In un’Europa dove il Socialismo si assottiglia riverberando la sua crisi sui partiti socialdemocratici e dando fiato alle destre xenofobe, gli esempi del passato diventano modelli da cui ripartire.

L’Italia dell’Unità ha avuto una generazione straordinaria di talenti, a metà strada tra la politica ed il mondo degli studi.

Essi hanno avuto l’argume per risolvere questioni “sospese” per secoli.

Un esempio di questa generazione è il gruppo di meridionalisti, che si sono fatti carico dei problemi legati alla fusione delle due Italie, quella del Sud e quella del Nord, che viaggiavano a diverse velocità.

Il Meridione deve tanto a Nitti, Fraschetti, Croce, Salvemini, Fortunato, Colayanni, Sonnino.

In particolare, Giustino Fortunato fu uomo di pratica e di azione. Dalla sua Rionero in Vulture, seppe coniugare la sua azienda agricola, o se volete: il suo latifondo, ad un’azione riformatrice volta a “ricostruire” la classe contadina.
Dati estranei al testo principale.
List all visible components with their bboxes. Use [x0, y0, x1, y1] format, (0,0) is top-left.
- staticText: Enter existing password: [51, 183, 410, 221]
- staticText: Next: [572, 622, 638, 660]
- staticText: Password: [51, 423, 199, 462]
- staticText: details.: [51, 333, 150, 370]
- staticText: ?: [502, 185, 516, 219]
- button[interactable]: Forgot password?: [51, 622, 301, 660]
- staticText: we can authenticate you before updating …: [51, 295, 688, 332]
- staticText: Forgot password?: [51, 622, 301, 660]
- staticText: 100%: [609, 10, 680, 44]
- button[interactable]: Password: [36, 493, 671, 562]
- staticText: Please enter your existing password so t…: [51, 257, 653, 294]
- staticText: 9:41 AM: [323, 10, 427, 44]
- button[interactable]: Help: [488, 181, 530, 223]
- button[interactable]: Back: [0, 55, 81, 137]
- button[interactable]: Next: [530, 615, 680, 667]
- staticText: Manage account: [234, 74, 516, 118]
Nel periodo post unitario, il Meridione era un mondo sconosciuto per un parlamento dove l’asse centrale risiedeva nella tradizione Sabauda. La classe contadina del Sud era un nodo cruciale da sciogliere. La riforma agraria un fattore fondamentale.
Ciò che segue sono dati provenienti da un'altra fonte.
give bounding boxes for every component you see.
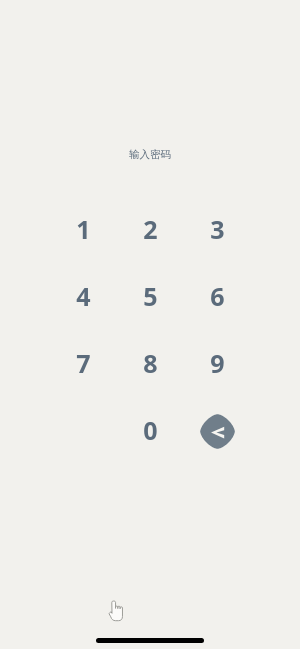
button[interactable]: Backspace [184, 396, 251, 463]
staticText: 9 [210, 346, 225, 380]
button[interactable]: 9 [184, 329, 251, 396]
staticText: 3 [210, 212, 225, 246]
staticText: 1 [76, 212, 91, 246]
button[interactable]: 6 [184, 262, 251, 329]
button[interactable]: 3 [184, 195, 251, 262]
button[interactable]: 0 [117, 396, 184, 463]
staticText: 4 [76, 279, 91, 313]
staticText: 5 [143, 279, 158, 313]
staticText: 0 [143, 413, 158, 447]
button[interactable]: 1 [50, 195, 117, 262]
staticText: 8 [143, 346, 158, 380]
staticText: 2 [143, 212, 158, 246]
button[interactable]: 8 [117, 329, 184, 396]
button[interactable]: 4 [50, 262, 117, 329]
staticText: 7 [76, 346, 91, 380]
staticText: 6 [210, 279, 225, 313]
button[interactable]: 5 [117, 262, 184, 329]
button[interactable]: 2 [117, 195, 184, 262]
staticText: 输入密码 [129, 148, 171, 161]
button[interactable]: 7 [50, 329, 117, 396]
Fortunato diede i temi su cui lavorare, anche se inficiati dalla sua visione pessimistica sul buon fine dell’Unità.

Egli era nato da una famiglia filoborbonica, dove spiccava l’amicizia con Crocco Donatelli, il vero capo della rivolta partigiana, poi tramutatasi in brigantaggio, che vedeva in Rionero in Vulture la sua roccaforte.
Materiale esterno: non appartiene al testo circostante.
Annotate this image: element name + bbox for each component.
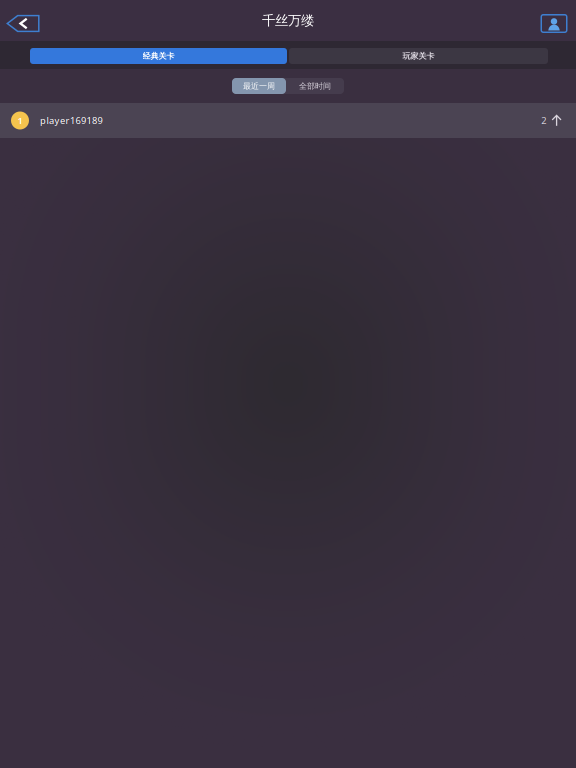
staticText: 最近一周 (243, 81, 275, 91)
button[interactable]: 最近一周 (232, 78, 286, 94)
button[interactable]: Profile (541, 4, 567, 38)
staticText: 1 (18, 114, 22, 127)
staticText: 2 (541, 114, 546, 127)
staticText: 千丝万缕 (262, 12, 314, 29)
button[interactable]: 全部时间 (286, 78, 344, 94)
staticText: 玩家关卡 (402, 51, 434, 61)
button[interactable]: 玩家关卡 (289, 48, 548, 64)
button[interactable]: 1 (0, 103, 576, 138)
button[interactable]: Back (6, 4, 40, 38)
staticText: player169189 (40, 114, 102, 127)
button[interactable]: 经典关卡 (30, 48, 287, 64)
staticText: 经典关卡 (142, 51, 174, 61)
staticText: 全部时间 (299, 81, 331, 91)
Giustino, con il fratello Ernesto, seppe costruire un’azienda agricola, ovvero un modello di virtuosismo, lungimiranza ed umanità. Convinto che solo una moderna capacità produttiva dell’agricoltura potesse trarre il Sud fuori dalla spirale di abbrutimento sui era avviluppata da secoli.

Fortunato era un patriottico ed in parlamento e nella sua carriera di studioso, si batté per costruire una classe dirigente che capisse a fondo i problemi, per poi rendersi autrice di un autentico riformismo. Non importa se di destra o di sinistra.

Nella sua casa nobiliare di marchese, riunì un cenacolo di pensatori meridionalisti, volti ad incidere in anni cruciali per la costruzione della nazione.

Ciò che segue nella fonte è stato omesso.